**Extracted entries**.
--- START ---

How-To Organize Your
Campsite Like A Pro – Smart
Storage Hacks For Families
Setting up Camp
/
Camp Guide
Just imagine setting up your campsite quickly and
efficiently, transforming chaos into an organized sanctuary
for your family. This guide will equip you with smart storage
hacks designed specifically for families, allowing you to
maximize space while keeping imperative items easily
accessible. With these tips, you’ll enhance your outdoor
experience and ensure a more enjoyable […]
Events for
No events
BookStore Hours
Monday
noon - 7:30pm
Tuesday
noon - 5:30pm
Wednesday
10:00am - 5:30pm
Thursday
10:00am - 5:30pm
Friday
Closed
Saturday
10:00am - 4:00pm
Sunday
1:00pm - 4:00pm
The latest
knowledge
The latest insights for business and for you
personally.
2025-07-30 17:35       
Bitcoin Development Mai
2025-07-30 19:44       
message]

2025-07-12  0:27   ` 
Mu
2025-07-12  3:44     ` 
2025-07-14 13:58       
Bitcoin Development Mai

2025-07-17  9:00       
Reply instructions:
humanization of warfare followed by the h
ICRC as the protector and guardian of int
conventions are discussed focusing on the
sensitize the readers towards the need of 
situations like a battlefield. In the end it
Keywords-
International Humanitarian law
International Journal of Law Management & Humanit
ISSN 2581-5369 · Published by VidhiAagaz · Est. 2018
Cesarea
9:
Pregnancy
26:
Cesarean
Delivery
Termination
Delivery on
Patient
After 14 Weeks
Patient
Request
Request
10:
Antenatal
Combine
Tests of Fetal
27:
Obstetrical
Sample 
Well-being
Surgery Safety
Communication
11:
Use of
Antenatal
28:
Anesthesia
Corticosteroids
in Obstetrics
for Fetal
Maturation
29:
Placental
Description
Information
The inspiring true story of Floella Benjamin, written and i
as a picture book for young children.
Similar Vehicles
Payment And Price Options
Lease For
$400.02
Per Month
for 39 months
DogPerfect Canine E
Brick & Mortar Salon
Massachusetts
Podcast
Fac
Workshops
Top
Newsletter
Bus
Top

--- END ---
--- START ---

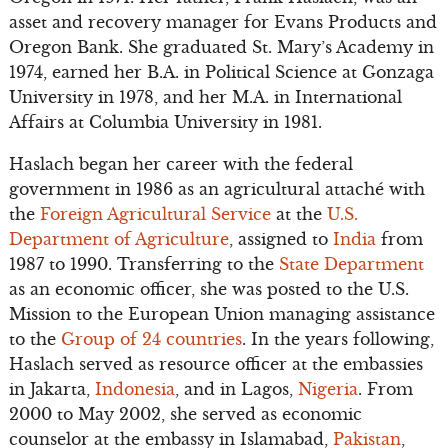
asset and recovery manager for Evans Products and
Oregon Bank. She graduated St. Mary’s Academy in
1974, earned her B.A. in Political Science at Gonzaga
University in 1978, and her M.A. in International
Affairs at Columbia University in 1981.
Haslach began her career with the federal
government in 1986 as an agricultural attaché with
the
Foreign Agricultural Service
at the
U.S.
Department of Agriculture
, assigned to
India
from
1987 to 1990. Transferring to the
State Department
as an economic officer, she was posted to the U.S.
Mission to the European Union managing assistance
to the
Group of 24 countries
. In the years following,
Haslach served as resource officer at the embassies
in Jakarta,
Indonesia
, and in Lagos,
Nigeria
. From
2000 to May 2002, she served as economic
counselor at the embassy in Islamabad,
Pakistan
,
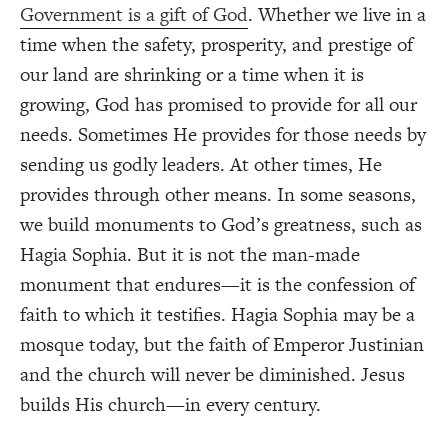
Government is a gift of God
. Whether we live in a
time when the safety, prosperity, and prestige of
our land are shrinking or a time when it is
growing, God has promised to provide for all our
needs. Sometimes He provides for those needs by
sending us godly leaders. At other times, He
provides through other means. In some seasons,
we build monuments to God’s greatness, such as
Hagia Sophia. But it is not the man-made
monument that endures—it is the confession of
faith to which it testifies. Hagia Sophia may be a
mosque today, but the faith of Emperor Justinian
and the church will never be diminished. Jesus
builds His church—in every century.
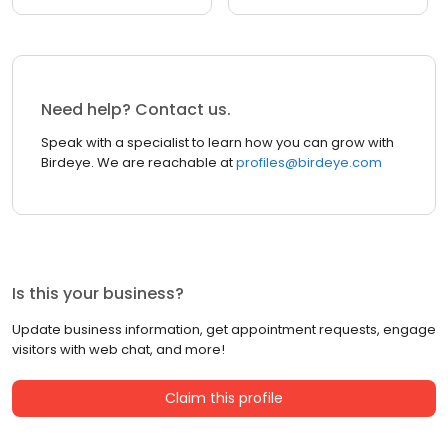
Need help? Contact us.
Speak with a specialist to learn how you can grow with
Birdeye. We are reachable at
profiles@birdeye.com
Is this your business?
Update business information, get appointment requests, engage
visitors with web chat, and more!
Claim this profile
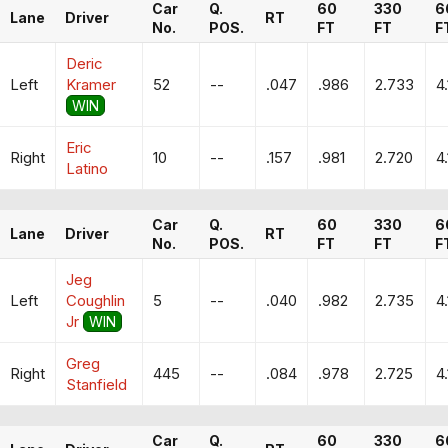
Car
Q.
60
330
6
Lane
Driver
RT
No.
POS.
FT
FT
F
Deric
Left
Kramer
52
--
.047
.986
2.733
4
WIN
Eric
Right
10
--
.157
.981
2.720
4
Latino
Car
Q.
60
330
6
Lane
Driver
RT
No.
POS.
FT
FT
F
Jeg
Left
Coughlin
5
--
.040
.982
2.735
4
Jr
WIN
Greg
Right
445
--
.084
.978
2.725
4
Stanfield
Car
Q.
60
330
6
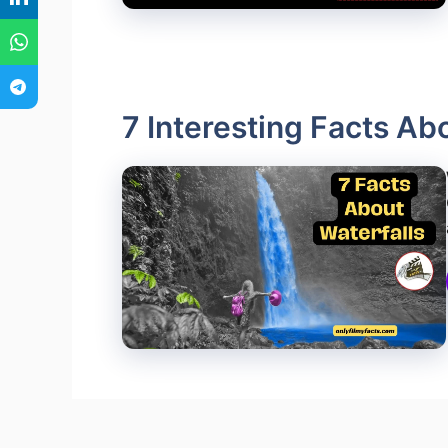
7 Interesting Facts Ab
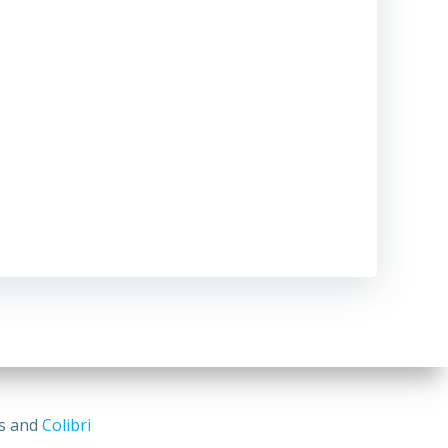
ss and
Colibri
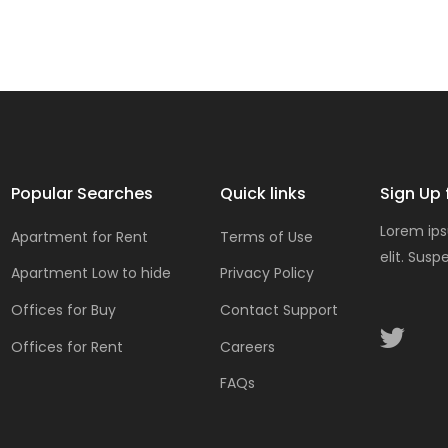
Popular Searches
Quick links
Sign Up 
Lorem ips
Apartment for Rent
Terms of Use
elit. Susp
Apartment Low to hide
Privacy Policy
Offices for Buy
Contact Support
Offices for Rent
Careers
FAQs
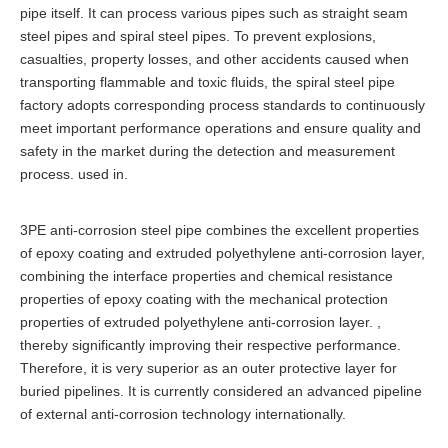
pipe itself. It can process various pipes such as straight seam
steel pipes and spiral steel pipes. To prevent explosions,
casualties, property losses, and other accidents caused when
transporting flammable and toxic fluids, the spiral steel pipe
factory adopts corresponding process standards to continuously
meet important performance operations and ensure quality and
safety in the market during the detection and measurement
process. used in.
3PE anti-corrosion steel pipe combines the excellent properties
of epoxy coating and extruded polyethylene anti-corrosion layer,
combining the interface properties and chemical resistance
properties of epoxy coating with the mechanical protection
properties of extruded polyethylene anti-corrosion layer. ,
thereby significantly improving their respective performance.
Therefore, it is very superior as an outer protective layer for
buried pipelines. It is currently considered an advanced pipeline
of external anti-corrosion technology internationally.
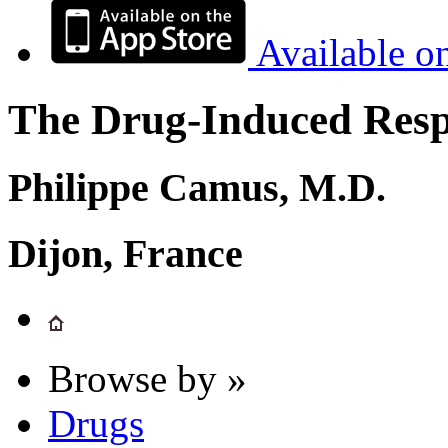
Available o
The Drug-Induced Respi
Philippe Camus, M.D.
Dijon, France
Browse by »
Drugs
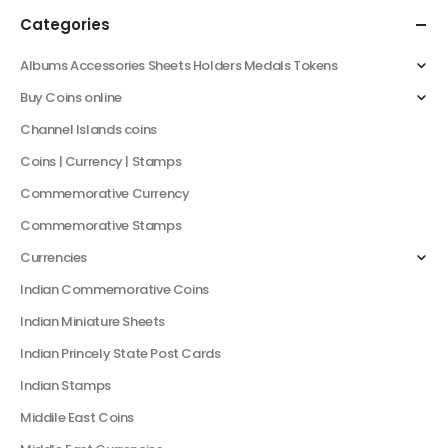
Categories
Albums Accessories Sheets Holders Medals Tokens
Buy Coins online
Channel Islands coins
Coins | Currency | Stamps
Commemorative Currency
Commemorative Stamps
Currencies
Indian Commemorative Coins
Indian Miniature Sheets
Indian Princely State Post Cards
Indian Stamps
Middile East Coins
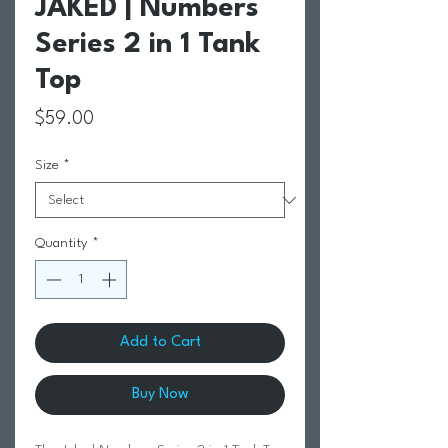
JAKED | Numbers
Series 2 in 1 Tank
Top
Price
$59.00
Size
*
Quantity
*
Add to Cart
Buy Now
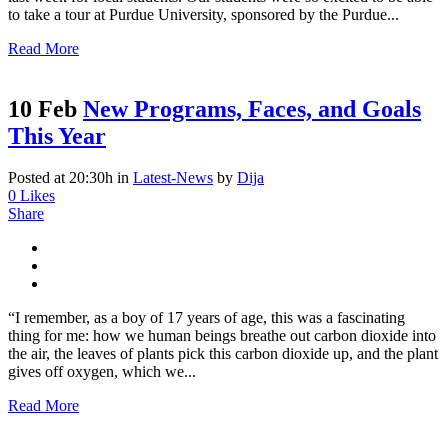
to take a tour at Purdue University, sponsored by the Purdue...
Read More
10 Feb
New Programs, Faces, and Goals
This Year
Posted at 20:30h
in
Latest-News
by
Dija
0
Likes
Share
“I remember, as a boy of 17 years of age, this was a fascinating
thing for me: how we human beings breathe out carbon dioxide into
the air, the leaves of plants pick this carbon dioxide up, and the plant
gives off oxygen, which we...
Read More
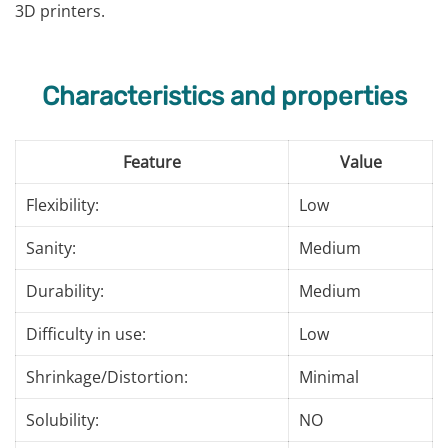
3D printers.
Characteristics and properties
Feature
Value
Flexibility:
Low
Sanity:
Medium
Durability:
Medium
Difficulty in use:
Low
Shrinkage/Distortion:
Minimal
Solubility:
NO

--- END ---
--- START ---

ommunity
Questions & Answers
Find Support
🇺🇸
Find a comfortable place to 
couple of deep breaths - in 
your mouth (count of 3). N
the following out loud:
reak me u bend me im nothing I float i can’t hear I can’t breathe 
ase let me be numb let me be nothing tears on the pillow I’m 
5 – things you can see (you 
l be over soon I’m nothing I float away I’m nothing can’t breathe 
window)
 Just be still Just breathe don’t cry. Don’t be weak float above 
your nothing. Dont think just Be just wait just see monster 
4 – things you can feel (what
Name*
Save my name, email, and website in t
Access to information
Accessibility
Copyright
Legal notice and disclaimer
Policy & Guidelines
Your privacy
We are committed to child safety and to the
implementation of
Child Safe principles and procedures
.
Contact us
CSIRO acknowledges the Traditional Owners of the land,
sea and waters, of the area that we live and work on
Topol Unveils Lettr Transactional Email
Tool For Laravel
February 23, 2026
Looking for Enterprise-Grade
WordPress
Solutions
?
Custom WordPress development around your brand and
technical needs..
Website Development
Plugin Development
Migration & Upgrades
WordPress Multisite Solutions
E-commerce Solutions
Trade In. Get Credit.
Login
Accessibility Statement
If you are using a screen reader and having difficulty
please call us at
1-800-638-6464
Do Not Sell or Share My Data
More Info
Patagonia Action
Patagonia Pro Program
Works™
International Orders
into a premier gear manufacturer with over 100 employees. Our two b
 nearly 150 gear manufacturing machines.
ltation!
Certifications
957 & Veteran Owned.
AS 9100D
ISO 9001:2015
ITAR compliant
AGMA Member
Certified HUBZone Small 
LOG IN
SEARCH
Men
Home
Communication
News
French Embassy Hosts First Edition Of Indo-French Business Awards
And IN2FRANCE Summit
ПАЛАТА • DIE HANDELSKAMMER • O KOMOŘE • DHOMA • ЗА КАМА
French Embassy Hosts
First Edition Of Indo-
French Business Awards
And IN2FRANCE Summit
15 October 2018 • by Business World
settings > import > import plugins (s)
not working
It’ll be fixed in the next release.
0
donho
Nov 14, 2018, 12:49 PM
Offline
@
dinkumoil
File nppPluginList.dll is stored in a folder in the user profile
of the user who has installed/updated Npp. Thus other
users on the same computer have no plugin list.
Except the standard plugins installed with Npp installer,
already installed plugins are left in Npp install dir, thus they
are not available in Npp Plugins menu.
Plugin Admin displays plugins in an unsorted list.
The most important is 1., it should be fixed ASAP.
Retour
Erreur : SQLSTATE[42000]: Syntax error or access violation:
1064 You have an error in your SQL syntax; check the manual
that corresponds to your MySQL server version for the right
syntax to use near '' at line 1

--- END ---

**Problem**. The range runs from the line with "sea and waters, of" up to and including the line with "15 October 2018 • by Business World" in the listing above; please write out exactly those lines and nothing more.

**Exercise response**.
sea and waters, of the area that we live and work on
Topol Unveils Lettr Transactional Email
Tool For Laravel
February 23, 2026
Looking for Enterprise-Grade
WordPress
Solutions
?
Custom WordPress development around your brand and
technical needs..
Website Development
Plugin Development
Migration & Upgrades
WordPress Multisite Solutions
E-commerce Solutions
Trade In. Get Credit.
Login
Accessibility Statement
If you are using a screen reader and having difficulty
please call us at
1-800-638-6464
Do Not Sell or Share My Data
More Info
Patagonia Action
Patagonia Pro Program
Works™
International Orders
into a premier gear manufacturer with over 100 employees. Our two b
 nearly 150 gear manufacturing machines.
ltation!
Certifications
957 & Veteran Owned.
AS 9100D
ISO 9001:2015
ITAR compliant
AGMA Member
Certified HUBZone Small 
LOG IN
SEARCH
Men
Home
Communication
News
French Embassy Hosts First Edition Of Indo-French Business Awards
And IN2FRANCE Summit
ПАЛАТА • DIE HANDELSKAMMER • O KOMOŘE • DHOMA • ЗА КАМА
French Embassy Hosts
First Edition Of Indo-
French Business Awards
And IN2FRANCE Summit
15 October 2018 • by Business World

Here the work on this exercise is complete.